Segment Start: Supplied material

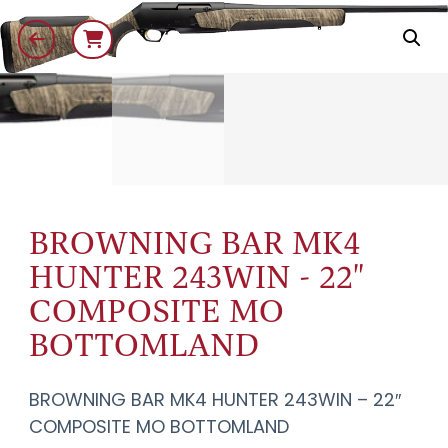
BROWNING BAR MK4
HUNTER 243WIN - 22"
COMPOSITE MO
BOTTOMLAND
BROWNING BAR MK4 HUNTER 243WIN – 22″
COMPOSITE MO BOTTOMLAND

Segment End: Supplied material

Exercise description :: Copy exactly the line containing "BROWNING BAR MK4 HUNTER 243WIN – 22″" and each line after it through the end of the records above.

Written response ::
BROWNING BAR MK4 HUNTER 243WIN – 22″
COMPOSITE MO BOTTOMLAND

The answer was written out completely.